Reproduction is ovoviviparous, with no apparent reproductive season. The females give birth to litters of 9–20 pups; the newborns measure about 26 cm long. Males mature at 75–85 cm long and females at 90–100 cm. The onset of sexual maturation in males may be marked by the formation of mucus on the tips of the claspers.

==Relationship to humans==
The sharpnose sevengill shark is reasonably small and is located in generally deep water, and these characteristics classify this shark as harmless to humans. Small to moderate numbers of sharpnose sevengill sharks are captured as bycatch in certain deepwater commercial fisheries on longlines or in trawls.

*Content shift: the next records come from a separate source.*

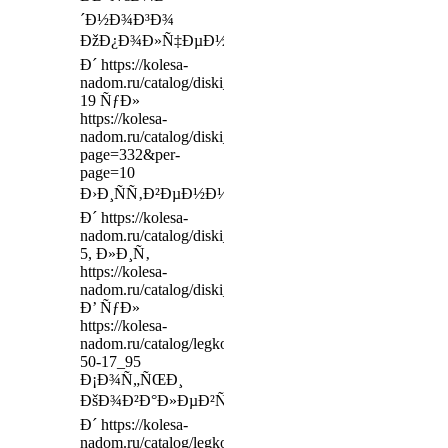
´Ð½Ð¾Ð³Ð¾
ÐžÐ¿Ð¾Ð»Ñ‡ÐµÐ½Ð¸Ñ,
Ð´ https://kolesa-
nadom.ru/catalog/diski_legkovy/model/306272/__rap_a
19 ÑƒÐ»
https://kolesa-
nadom.ru/catalog/diski_legkovy/car?
page=332&per-
page=10
Ð›Ð¸ÑÑ‚Ð²ÐµÐ½Ð½Ð°Ñ,
Ð´ https://kolesa-
nadom.ru/catalog/diski_legkovy/model/129080/_7x17_5
5, Ð»Ð¸Ñ‚
https://kolesa-
nadom.ru/catalog/diski_legkovy/model/356749/_840__
Ð’ ÑƒÐ»
https://kolesa-
nadom.ru/catalog/legkovie_shiny/model/310886/ridgesto
50-17_95
Ð¡Ð¾Ñ„ÑŒÐ¸
ÐšÐ¾Ð²Ð°Ð»ÐµÐ²ÑÐºÐ¾Ð¹,
Ð´ https://kolesa-
nadom.ru/catalog/legkovie_shiny?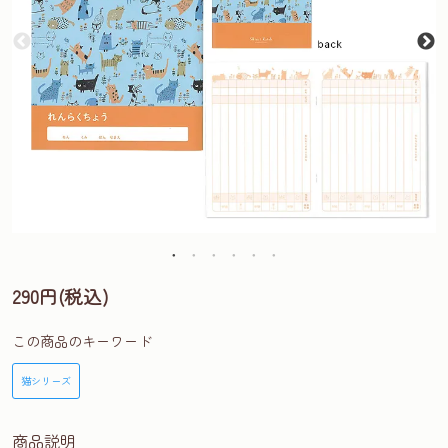
290円(税込)
この商品のキーワード
猫シリーズ
商品説明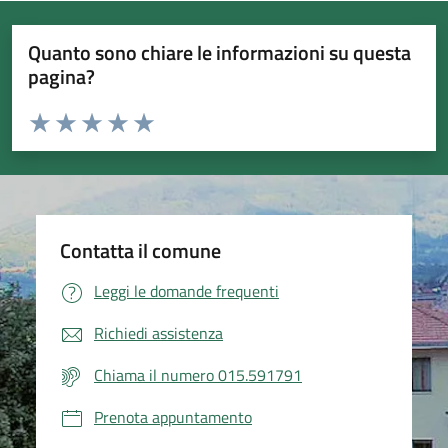
Quanto sono chiare le informazioni su questa
pagina?
Valuta da 1 a 5 stelle la pagina
Valuta 1 stelle su 5
Valuta 2 stelle su 5
Valuta 3 stelle su 5
Valuta 4 stelle su 5
Valuta 5 stelle su 5
Contatta il comune
Leggi le domande frequenti
Richiedi assistenza
Chiama il numero 015.591791
Prenota appuntamento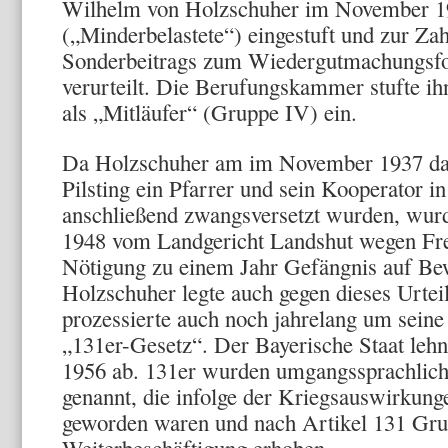
Wilhelm von Holzschuher im November 19
(„Minderbelastete“) eingestuft und zur Za
Sonderbeitrags zum Wiedergutmachungsf
verurteilt. Die Berufungskammer stufte i
als „Mitläufer“ (Gruppe IV) ein.
Da Holzschuher am im November 1937 dafü
Pilsting ein Pfarrer und sein Kooperator 
anschließend zwangsversetzt wurden, wur
1948 vom Landgericht Landshut wegen Fre
Nötigung zu einem Jahr Gefängnis auf Bew
Holzschuher legte auch gegen dieses Urtei
prozessierte auch noch jahrelang um sein
„131er-Gesetz“. Der Bayerische Staat lehn
1956 ab. 131er wurden umgangssprachlich a
genannt, die infolge der Kriegsauswirkung
geworden waren und nach Artikel 131 Gru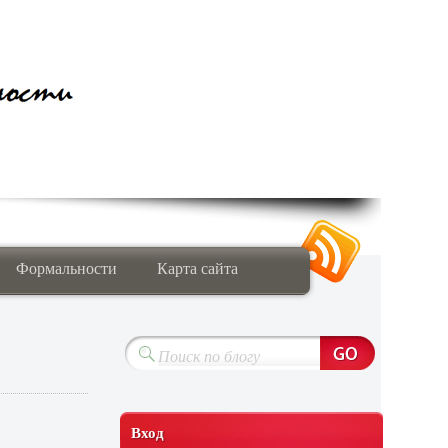
Формальности
Карта сайта
Вход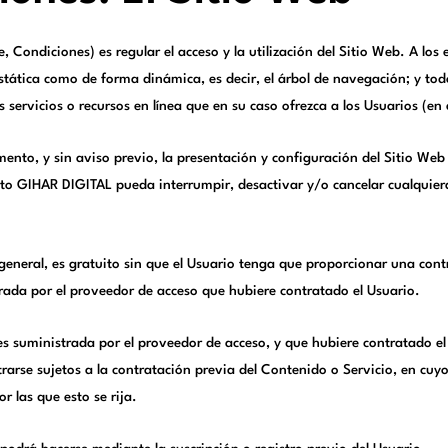
, Condiciones) es regular el acceso y la utilización del Sitio Web. A lo
estática como de forma dinámica, es decir, el árbol de navegación; y to
servicios o recursos en línea que en su caso ofrezca a los Usuarios (en 
nto, y sin aviso previo, la presentación y configuración del Sitio Web 
o GIHAR DIGITAL pueda interrumpir, desactivar y/o cancelar cualquiera 
a general, es gratuito sin que el Usuario tenga que proporcionar una contr
rada por el proveedor de acceso que hubiere contratado el Usuario.
es suministrada por el proveedor de acceso, y que hubiere contratado e
rarse sujetos a la contratación previa del Contenido o Servicio, en cuyo
r las que esto se rija.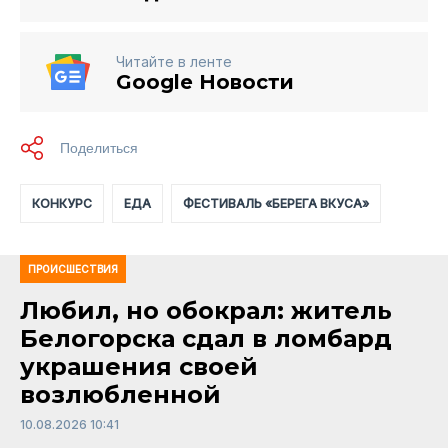
Читайте в ленте
Google Новости
КОНКУРС
ЕДА
ФЕСТИВАЛЬ «БЕРЕГА ВКУСА»
ПРОИСШЕСТВИЯ
Любил, но обокрал: житель
Белогорска сдал в ломбард
украшения своей
возлюбленной
10.08.2026 10:41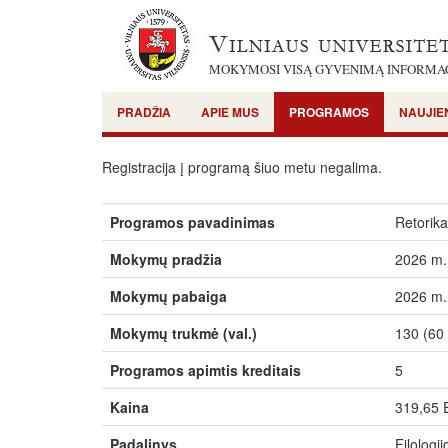
MOKYMOSI VISĄ GYVENIMĄ INFORMA
PRADŽIA
APIE MUS
PROGRAMOS
NAUJIE
Registracija į programą šiuo metu negalima.
Programos pavadinimas
Retorika
Mokymų pradžia
2026 m. 
Mokymų pabaiga
2026 m.
Mokymų trukmė (val.)
130 (60 
Programos apimtis kreditais
5
Kaina
319,65
Padalinys
Filologij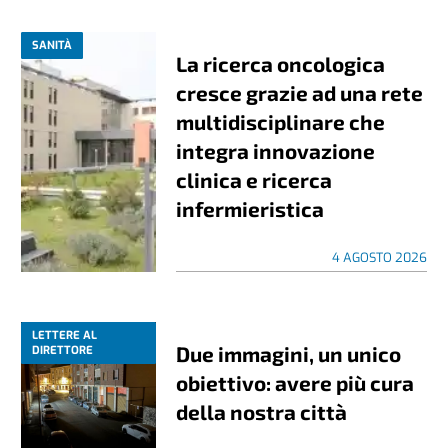
SANITÀ
La ricerca oncologica
cresce grazie ad una rete
multidisciplinare che
integra innovazione
clinica e ricerca
infermieristica
4 AGOSTO 2026
LETTERE AL
Due immagini, un unico
DIRETTORE
obiettivo: avere più cura
della nostra città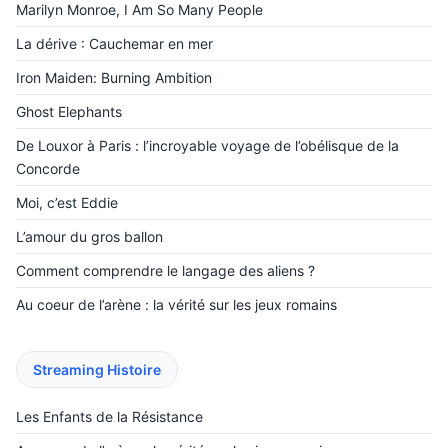
Marilyn Monroe, I Am So Many People
La dérive : Cauchemar en mer
Iron Maiden: Burning Ambition
Ghost Elephants
De Louxor à Paris : l’incroyable voyage de l’obélisque de la
Concorde
Moi, c’est Eddie
L’amour du gros ballon
Comment comprendre le langage des aliens ?
Au coeur de l’arène : la vérité sur les jeux romains
Streaming Histoire
Les Enfants de la Résistance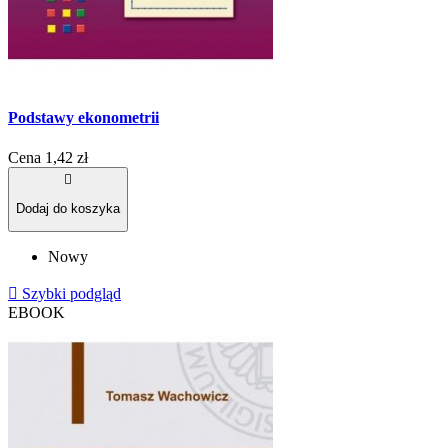
Podstawy ekonometrii
Cena
1,42 zł

Dodaj do koszyka
Nowy

Szybki podgląd
EBOOK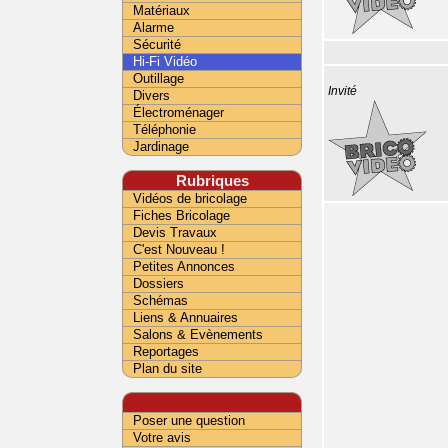
Matériaux
Alarme
Sécurité
Hi-Fi Vidéo
Outillage
Invité
Divers
Électroménager
Téléphonie
Jardinage
Rubriques
Vidéos de bricolage
Fiches Bricolage
Devis Travaux
C'est Nouveau !
Petites Annonces
Dossiers
Schémas
Liens & Annuaires
Salons & Evènements
Reportages
Plan du site
Poser une question
Votre avis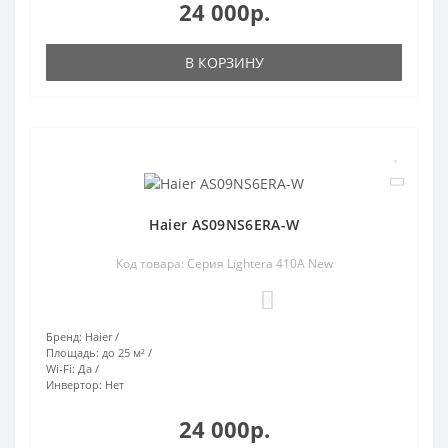
24 000р.
В КОРЗИНУ
Haier AS09NS6ERA-W
Код товара: Серия Lightera 410A New
0
Бренд:
Haier
Площадь:
до 25 м²
Wi-Fi:
Да
Инвертор:
Нет
24 000р.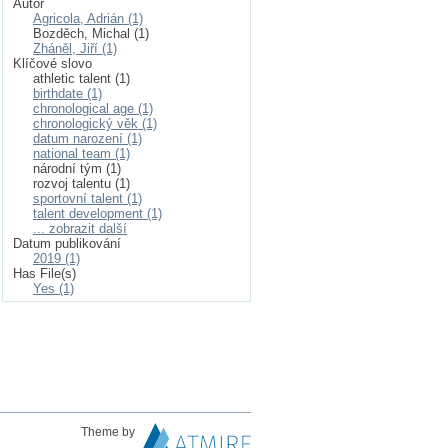
Autor
Agricola, Adrián (1)
Bozděch, Michal (1)
Zháněl, Jiří (1)
Klíčové slovo
athletic talent (1)
birthdate (1)
chronological age (1)
chronologický věk (1)
datum narození (1)
national team (1)
národní tým (1)
rozvoj talentu (1)
sportovní talent (1)
talent development (1)
... zobrazit další
Datum publikování
2019 (1)
Has File(s)
Yes (1)
Theme by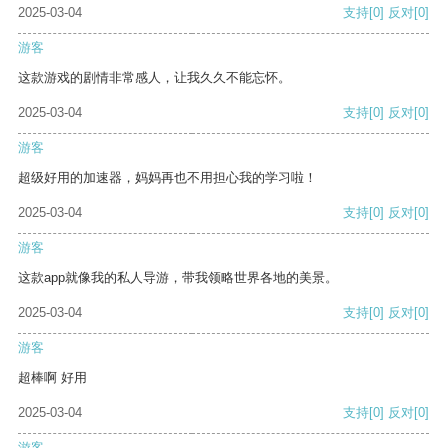
2025-03-04
支持
[0]
反对
[0]
游客
这款游戏的剧情非常感人，让我久久不能忘怀。
2025-03-04
支持
[0]
反对
[0]
游客
超级好用的加速器，妈妈再也不用担心我的学习啦！
2025-03-04
支持
[0]
反对
[0]
游客
这款app就像我的私人导游，带我领略世界各地的美景。
2025-03-04
支持
[0]
反对
[0]
游客
超棒啊 好用
2025-03-04
支持
[0]
反对
[0]
游客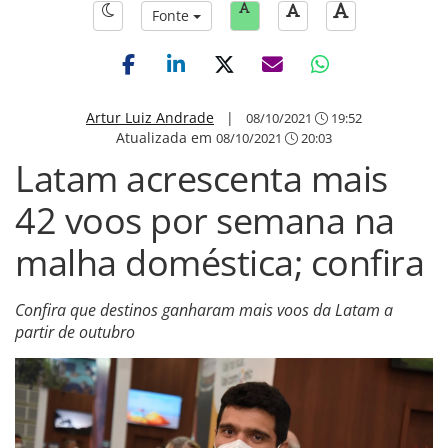
Fonte
Artur Luiz Andrade
|
08/10/2021
19:52
Atualizada em
08/10/2021
20:03
Latam acrescenta mais
42 voos por semana na
malha doméstica; confira
Confira que destinos ganharam mais voos da Latam a
partir de outubro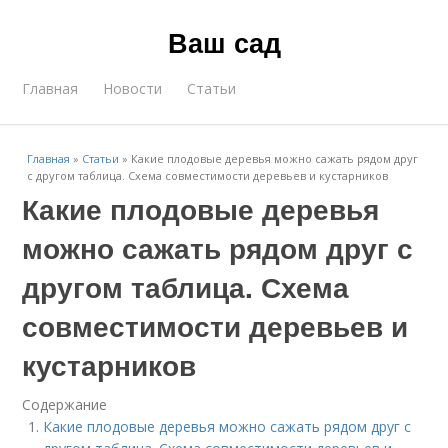
Ваш сад
Главная
Новости
Статьи
Главная
»
Статьи
»
Какие плодовые деревья можно сажать рядом друг
с другом таблица. Схема совместимости деревьев и кустарников
Какие плодовые деревья
можно сажать рядом друг с
другом таблица. Схема
совместимости деревьев и
кустарников
Содержание
Какие плодовые деревья можно сажать рядом друг с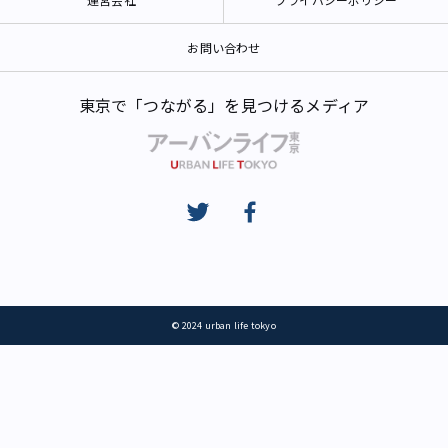
お問い合わせ
東京で「つながる」を見つけるメディア
© 2024 urban life tokyo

They are used for fishmeal and liver oil; the meat is said to be of good quality, but the flesh is considered to be mildly poisonous when consumed. When captured, it is very active and quick to bite, but it does not pose a substantial threat to people due to its small size. It has occasionally been kept in captivity in Japan.

== Conservation status ==
Some concern exists that populations of this slow-reproducing species may be declining in areas of sustained deepwater fishing, and it has been assessed as Near Threatened by the World Conservation Union. In June 2018 the New Zealand Department of Conservation classified the sharpnose sevengill shark as "At Risk – Naturally Uncommon" with the qualifiers "Data Poor" and "Secure Overseas" under the New Zealand Threat Classification System.